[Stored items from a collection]
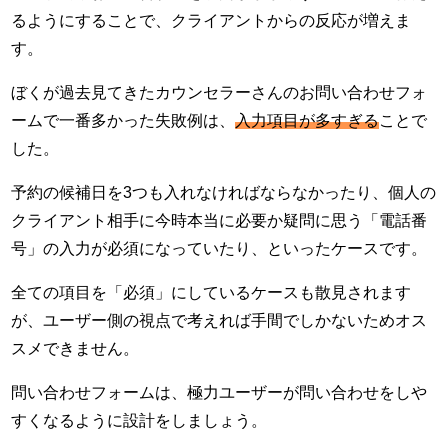
るようにすることで、クライアントからの反応が増えま
す。
ぼくが過去見てきたカウンセラーさんのお問い合わせフォ
ームで一番多かった失敗例は、
入力項目が多すぎる
ことで
した。
予約の候補日を3つも入れなければならなかったり、個人の
クライアント相手に今時本当に必要か疑問に思う「電話番
号」の入力が必須になっていたり、といったケースです。
全ての項目を「必須」にしているケースも散見されます
が、ユーザー側の視点で考えれば手間でしかないためオス
スメできません。
問い合わせフォームは、極力ユーザーが問い合わせをしや
すくなるように設計をしましょう。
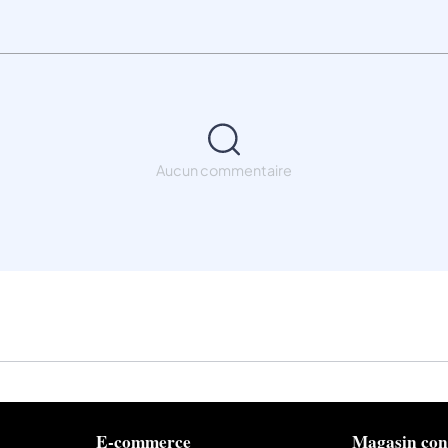
Aucun commentaire
E-commerce
Magasin con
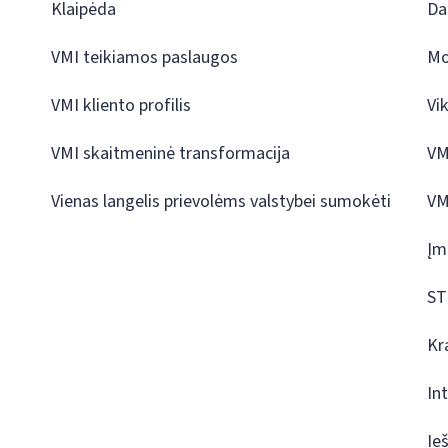
Klaipėda
Da
VMI teikiamos paslaugos
Mo
VMI kliento profilis
Vi
VMI skaitmeninė transformacija
VM
Vienas langelis prievolėms valstybei sumokėti
VM
Įm
ST
Kr
In
Ie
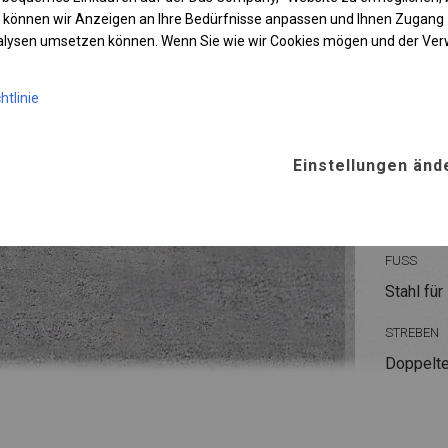
 können wir Anzeigen an Ihre Bedürfnisse anpassen und Ihnen Zugan
nalysen umsetzen können. Wenn Sie wie wir Cookies mögen und der Ve
KONST
htlinie
POLAR
Einstellungen änd
ROHRE
Stahl ca.
FUSS
Stahl
für
STREBEN
Doppelte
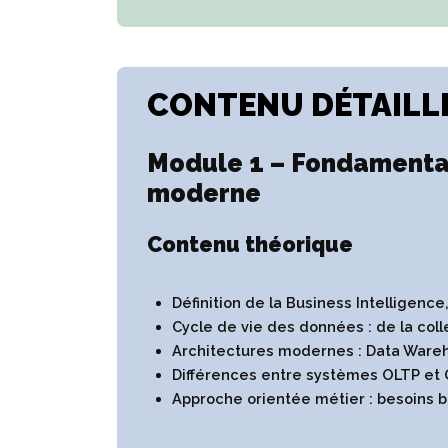
CONTENU DÉTAILLÉ
Module 1 – Fondamentau
moderne
Contenu théorique
Définition de la Business Intelligenc
Cycle de vie des données : de la coll
Architectures modernes : Data Ware
Différences entre systèmes OLTP et
Approche orientée métier : besoins b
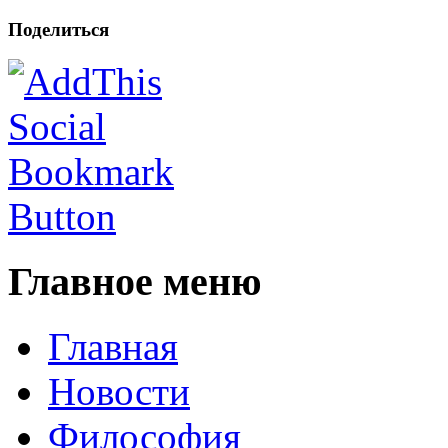
Поделиться
Главное меню
Главная
Новости
Философия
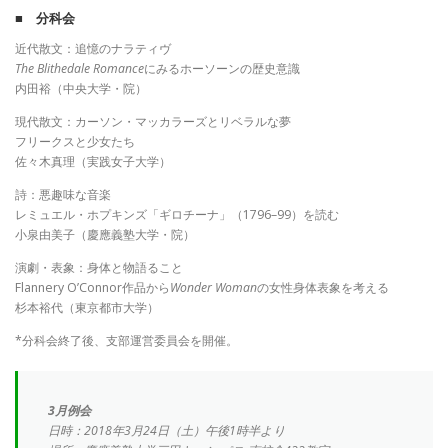
■ 分科会
近代散文：追憶のナラティヴ
The Blithedale Romance
にみるホーソーンの歴史意識
内田裕（中央大学・院）
現代散文：カーソン・マッカラーズとリベラルな夢
フリークスと少女たち
佐々木真理（実践女子大学）
詩：悪趣味な音楽
レミュエル・ホプキンズ「ギロチーナ」（1796–99）を読む
小泉由美子（慶應義塾大学・院）
演劇・表象：身体と物語ること
Flannery O’Connor作品から
Wonder Woman
の女性身体表象を考える
杉本裕代（東京都市大学）
*分科会終了後、支部運営委員会を開催。
3月例会
日時：2018年3月24日（土）午後1時半より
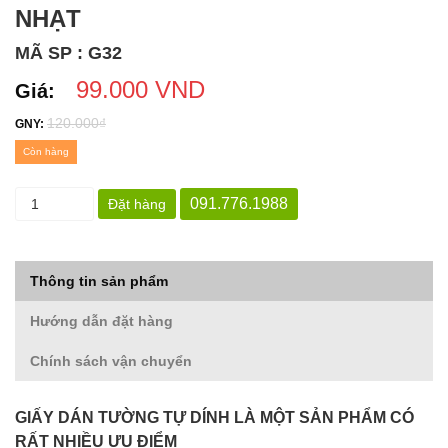
NHẠT
MÃ SP : G32
99.000 VND
Giá:
120.000₫
GNY:
Còn hàng
091.776.1988
Đặt hàng
Thông tin sản phẩm
Hướng dẫn đặt hàng
Chính sách vận chuyển
GIẤY DÁN TƯỜNG TỰ DÍNH LÀ MỘT SẢN PHẨM CÓ
RẤT NHIỀU ƯU ĐIỂM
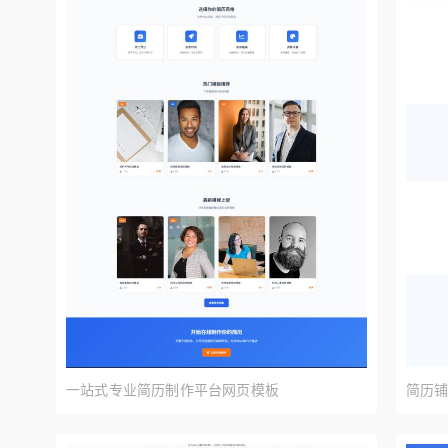
预览
一站式专业简历制作平台网页模板
简历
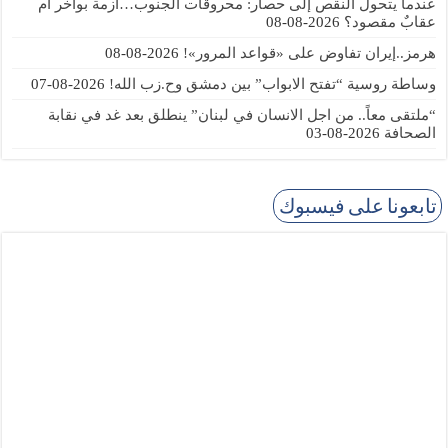
عندما يتحول النقص إلى حصار: محروقات الجنوب…أزمة بواخر أم
عقابٌ مقصود؟
2026-08-08
هرمز..إيران تفاوض على «قواعد المرور»!
2026-08-08
وساطة روسية “تفتح الابواب” بين دمشق وح.زب الله!
2026-08-07
“ملتقى معاً.. من اجل الانسان في لبنان” ينطلق بعد غد في نقابة
الصحافة
2026-08-03
تابعونا على فيسبوك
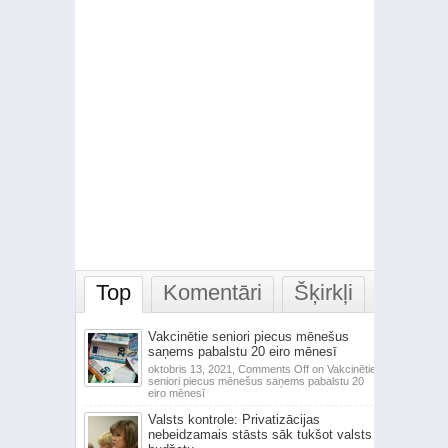
Top
Komentāri
Šķirkļi
Vakcinētie seniori piecus mēnešus
saņems pabalstu 20 eiro mēnesī
oktobris 13, 2021,
Comments Off
on Vakcinētie
seniori piecus mēnešus saņems pabalstu 20
eiro mēnesī
Valsts kontrole: Privatizācijas
nebeidzamais stāsts sāk tukšot valsts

### Assignment
Retype each line above precisely, please. Skip anything that is a picture.

### Response area
るようにすることで、クライアントからの反応が増えま
す。
ぼくが過去見てきたカウンセラーさんのお問い合わせフォ
ームで一番多かった失敗例は、
入力項目が多すぎる
ことで
した。
予約の候補日を3つも入れなければならなかったり、個人の
クライアント相手に今時本当に必要か疑問に思う「電話番
号」の入力が必須になっていたり、といったケースです。
全ての項目を「必須」にしているケースも散見されます
が、ユーザー側の視点で考えれば手間でしかないためオス
スメできません。
問い合わせフォームは、極力ユーザーが問い合わせをしや
すくなるように設計をしましょう。
Aucun commentaire
E-commerce
Magasin con
Klaipėda
Da
VMI teikiamos paslaugos
Mo
VMI kliento profilis
Vi
VMI skaitmeninė transformacija
VM
Vienas langelis prievolėms valstybei sumokėti
VM
Įm
ST
Kr
In
Ie
 können wir Anzeigen an Ihre Bedürfnisse anpassen und Ihnen Zugan
nalysen umsetzen können. Wenn Sie wie wir Cookies mögen und der Ve
KONST
htlinie
POLAR
Einstellungen änd
ROHRE
Stahl ca.
FUSS
Stahl
für
STREBEN
Doppelte
CONTENU DÉTAILLÉ
Module 1 – Fondamentau
moderne
Contenu théorique
Définition de la Business Intelligenc
Cycle de vie des données : de la coll
Architectures modernes : Data Ware
Différences entre systèmes OLTP et
Approche orientée métier : besoins b
Поделиться
Главное меню
Главная
Новости
Философия
■ 分科会
近代散文：追憶のナラティヴ
The Blithedale Romance
にみるホーソーンの歴史意識
内田裕（中央大学・院）
現代散文：カーソン・マッカラーズとリベラルな夢
フリークスと少女たち
佐々木真理（実践女子大学）
詩：悪趣味な音楽
レミュエル・ホプキンズ「ギロチーナ」（1796–99）を読む
小泉由美子（慶應義塾大学・院）
演劇・表象：身体と物語ること
Flannery O’Connor作品から
Wonder Woman
の女性身体表象を考える
杉本裕代（東京都市大学）
*分科会終了後、支部運営委員会を開催。
3月例会
日時：2018年3月24日（土）午後1時半より
NHẠT
MÃ SP : G32
99.000 VND
Giá:
120.000₫
GNY:
Còn hàng
091.776.1988
Đặt hàng
Thông tin sản phẩm
Hướng dẫn đặt hàng
Chính sách vận chuyển
GIẤY DÁN TƯỜNG TỰ DÍNH LÀ MỘT SẢN PHẨM CÓ
RẤT NHIỀU ƯU ĐIỂM
预览
一站式专业简历制作平台网页模板
简历
عندما يتحول النقص إلى حصار: محروقات الجنوب…أزمة بواخر أم
عقابٌ مقصود؟
2026-08-08
هرمز..إيران تفاوض على «قواعد المرور»!
2026-08-08
وساطة روسية “تفتح الابواب” بين دمشق وح.زب الله!
2026-08-07
“ملتقى معاً.. من اجل الانسان في لبنان” ينطلق بعد غد في نقابة
الصحافة
2026-08-03
تابعونا على فيسبوك
Top
Komentāri
Šķirkļi
Vakcinētie seniori piecus mēnešus
saņems pabalstu 20 eiro mēnesī
oktobris 13, 2021,
Comments Off
on Vakcinētie
seniori piecus mēnešus saņems pabalstu 20
eiro mēnesī
Valsts kontrole: Privatizācijas
nebeidzamais stāsts sāk tukšot valsts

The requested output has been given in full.